Firewall Blocking TCP:S
-
Hi Guys,
I have a PFsense 2.1 .
I have a WAN interface Bridged with My DMZ interface.
My Firewall rules are in the WAN interface. ( DMZ is allow all )
In the firewall rules i allow port 80 , but i am getting a lot of these blocks in the logs
TCP:S and TCP:FA
In system advanced firewall i added this rule : Bypass firewall rules for traffic on the same interface
In the firewall rules TCP FLags I enabled and disabled any flags to see if it has made a difference…
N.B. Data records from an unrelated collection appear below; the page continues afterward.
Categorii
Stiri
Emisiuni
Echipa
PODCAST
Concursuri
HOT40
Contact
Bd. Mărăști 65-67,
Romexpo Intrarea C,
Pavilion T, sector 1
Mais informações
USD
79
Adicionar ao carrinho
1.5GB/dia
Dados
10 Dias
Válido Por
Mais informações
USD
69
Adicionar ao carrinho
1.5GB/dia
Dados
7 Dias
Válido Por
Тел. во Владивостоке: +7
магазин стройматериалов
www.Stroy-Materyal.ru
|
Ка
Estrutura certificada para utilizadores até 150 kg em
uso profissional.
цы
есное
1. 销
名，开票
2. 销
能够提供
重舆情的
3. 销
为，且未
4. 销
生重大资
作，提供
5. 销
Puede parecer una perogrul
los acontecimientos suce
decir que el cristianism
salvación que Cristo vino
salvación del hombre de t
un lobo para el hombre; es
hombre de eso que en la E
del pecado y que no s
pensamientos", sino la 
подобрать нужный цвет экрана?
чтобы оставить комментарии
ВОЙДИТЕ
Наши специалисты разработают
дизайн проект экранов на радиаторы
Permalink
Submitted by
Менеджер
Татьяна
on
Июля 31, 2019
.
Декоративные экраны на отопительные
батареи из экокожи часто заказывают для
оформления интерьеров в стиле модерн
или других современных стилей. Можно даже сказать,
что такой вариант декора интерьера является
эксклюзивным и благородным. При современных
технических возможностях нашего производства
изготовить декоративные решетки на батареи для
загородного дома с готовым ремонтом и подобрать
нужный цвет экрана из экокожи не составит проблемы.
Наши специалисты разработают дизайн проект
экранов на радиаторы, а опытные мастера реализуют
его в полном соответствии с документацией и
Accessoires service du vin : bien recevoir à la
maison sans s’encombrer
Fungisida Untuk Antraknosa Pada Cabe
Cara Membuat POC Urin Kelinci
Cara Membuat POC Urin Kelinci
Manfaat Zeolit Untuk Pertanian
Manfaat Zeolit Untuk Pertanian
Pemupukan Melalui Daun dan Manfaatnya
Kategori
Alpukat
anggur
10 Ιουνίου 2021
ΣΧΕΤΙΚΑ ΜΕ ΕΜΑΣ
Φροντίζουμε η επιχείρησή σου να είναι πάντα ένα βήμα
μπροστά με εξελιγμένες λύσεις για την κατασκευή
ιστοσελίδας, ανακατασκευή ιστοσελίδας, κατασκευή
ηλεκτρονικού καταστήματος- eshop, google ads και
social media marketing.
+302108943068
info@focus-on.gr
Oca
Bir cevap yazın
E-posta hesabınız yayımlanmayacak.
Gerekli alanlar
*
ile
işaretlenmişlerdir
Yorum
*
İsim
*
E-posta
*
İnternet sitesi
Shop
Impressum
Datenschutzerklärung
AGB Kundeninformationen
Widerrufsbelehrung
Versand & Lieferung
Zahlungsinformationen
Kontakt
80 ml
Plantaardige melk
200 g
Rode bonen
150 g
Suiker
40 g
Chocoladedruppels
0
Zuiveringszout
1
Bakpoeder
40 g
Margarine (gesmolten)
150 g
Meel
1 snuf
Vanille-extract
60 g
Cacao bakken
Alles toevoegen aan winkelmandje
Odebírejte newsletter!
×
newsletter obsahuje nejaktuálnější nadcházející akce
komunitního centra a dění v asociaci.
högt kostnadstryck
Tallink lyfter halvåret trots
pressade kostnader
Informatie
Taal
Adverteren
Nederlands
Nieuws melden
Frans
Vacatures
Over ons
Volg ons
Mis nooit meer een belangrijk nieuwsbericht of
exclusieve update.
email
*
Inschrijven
Can anyone help me out here?
-
https://forum.pfsense.org/index.php/topic,60660.msg326700.html#msg326700
https://doc.pfsense.org/index.php/Logs_show_%22blocked%22_for_traffic_from_a_legitimate_connection,_why%3F
-
Hi yes i read those posts, and wanted to check out the docs but:
There is currently no text in this page. You can search for this page title in other pages, or search the related logs.
When you have a allow rule and in advanced checked the TCP flags it should allow them right?
-
Those would explain FA blocks, what do you mean there is no text in this page.. Those above links work fine for me.
If your blocking S packets you don't have a rule to allow the traffic would be my guess. You say you have a bridge between wan and dmz. So is the traffic hitting the bridge interface or your wan interface?
What rules do you have on your bridge?
-
jimp refers to a docs in the forum topic:
That is part of a connection teardown. It's not blocking any user data.
http://doc.pfsense.org/index.php/Logs_show_%22blocked%22_for_traffic_from_a_legitimate_connection,_why%3F <– this link does workMy Traffic is hitting the WAN section . Where my rules are.
I Will check it out by disabling some rules
Thanks
-
this link works fine
https://doc.pfsense.org/index.php/Logs_show_%22blocked%22_for_traffic_from_a_legitimate_connection,_why%3FSo FAs yeah normally mean out of state issue.. But Syn should be allowed if your firewall rules/forwards allow for it.
So post up your rules and or forwards and lets take a look see.